Great songs transcend space, time, and sometimes even genre. Much of what makes a song so special, so timeless is its ability to be something entirely different and uniquely adored by every person who hears it. Every so often, one of these songs is interpreted by a fellow musician, resulting in an entirely new piece of art. Multiply this concept by twelve, and you end up with Poison & Wine, Bill Kwan’s sweeping and melancholic collection of modern songwriting gems.
A longtime fan of all the songwriters on the album, Bill was drawn to the sweet sadness that is the common thread running throughout each song he recorded.
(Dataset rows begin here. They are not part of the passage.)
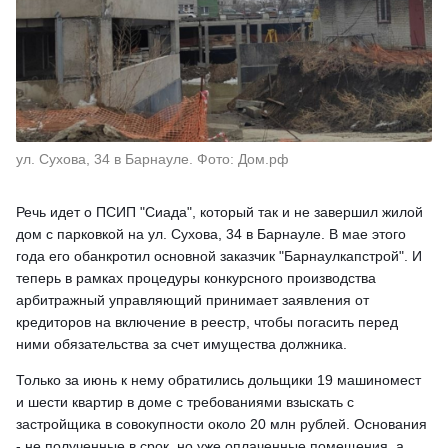
ул. Сухова, 34 в Барнауле. Фото: Дом.рф
Речь идет о ПСИП "Сиада", который так и не завершил жилой
дом с парковкой на ул. Сухова, 34 в Барнауле. В мае этого
года его обанкротил основной заказчик "Барнаулкапстрой". И
теперь в рамках процедуры конкурсного производства
арбитражный управляющий принимает заявления от
кредиторов на включение в реестр, чтобы погасить перед
ними обязательства за счет имущества должника.
Только за июнь к нему обратились дольщики 19 машиномест
и шести квартир в доме с требованиями взыскать с
застройщика в совокупности около 20 млн рублей. Основания
- не полученные в срок, но уже оплаченные помещения, а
Bon Iver’s moody “Blindsided” immediately “haunted me, and I listened to the song a lot to finally realize that it is about a significant relationship in which cheating is going on,” he explains, “I was drawn to the grace and sparseness.” Kwan’s producer Matt Pierson (Miles Davis, kd lang, Brad Mehldau) suggested they multitrack his vocal, changing the sonic nature of the song while holding tightly to the emotional tone.
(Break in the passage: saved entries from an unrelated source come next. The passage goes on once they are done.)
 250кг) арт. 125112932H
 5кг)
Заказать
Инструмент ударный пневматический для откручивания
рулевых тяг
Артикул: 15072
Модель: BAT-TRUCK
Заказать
Blur’s heartbreaking “No Distance Left to Run” addresses the “dire acceptance and resignation” that is inevitable when relationship is coming to an end. Kwan experimented with his vocals again, doubling an octave apart. Adding a slide guitar transforms to song into part rock, part blues, and all very contemporary.
Always an avid Beck fan, Bill praises his work as “forever interesting and innovative” and insisted on paying homage to him on Poison & Wine. The somber mood and message of Beck’s “Missing” was carried on a bossa nova wave originally, so Kwan decided to tinker with timing and make it 7/8 for a portion of the track. Kwan acknowledges that “recording the rap section was brand new for me. We used a CB radio mic, and the whole process was very fun.” He is self-loathing in Ryan Adams’ “Come Pick Me Up,” strips down Coldplay’s “The Scientist” and adds in a slide guitar that gives the song a lonesome cowboy twang, impossibly replaces guitar licks with a haunting Japanese shakuhachi flute in Gillian Welch’s “Revelator,” brings Everything But The Girl’s “Rollercoaster” to a new level of isolation and vulnerability and takes on Bjork’s “Stonemilker,” Aimee Mann’s “Invisible Ink” and the Civil Wars’ “Poison & Wine” fearlessly. By the time the album heads into the home stretch, Bill finds himself making his way through those stages of grief and simmers with a quiet rage on Calvin Harris and Florence Welch’s “Sweet Nothing.”
Although driven by heartache, Kwan took an interpretive approach to each song on Poison & Wine much like a studied jazz singer would to a jazz classic. So it should come as little surprise that Bill has a lauded background in jazz, with an ardent fan base that – like Bill himself – embraces great songwriting no matter what the format.
“It’s the song; the lyrics and the melody that make us stop in our tracks,” he explains. “Whether it’s jazz or rock or in the songwriter genre, it all comes down to the strength of the music. And these songs on Poison & Wine move me and make me feel down to the deepest part of my core. Singing them changes me, empowers me. They’re like old friends that I’m sharing stories with.”